→ **Problem details**
The following entries are to be repeated exactly, and the pictures are to be left behind.

Top of Records for this task

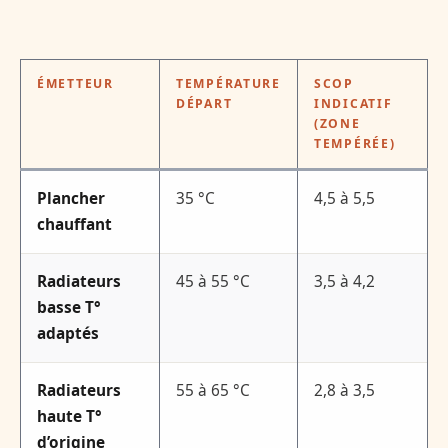
ÉMETTEUR
TEMPÉRATURE
SCOP
DÉPART
INDICATIF
(ZONE
TEMPÉRÉE)
Plancher
35 °C
4,5 à 5,5
chauffant
Radiateurs
45 à 55 °C
3,5 à 4,2
basse T°
adaptés
Radiateurs
55 à 65 °C
2,8 à 3,5
haute T°
d’origine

Bottom of Records for this task

→ **Written reply**
ÉMETTEUR
TEMPÉRATURE
SCOP
DÉPART
INDICATIF
(ZONE
TEMPÉRÉE)
Plancher
35 °C
4,5 à 5,5
chauffant
Radiateurs
45 à 55 °C
3,5 à 4,2
basse T°
adaptés
Radiateurs
55 à 65 °C
2,8 à 3,5
haute T°
d’origine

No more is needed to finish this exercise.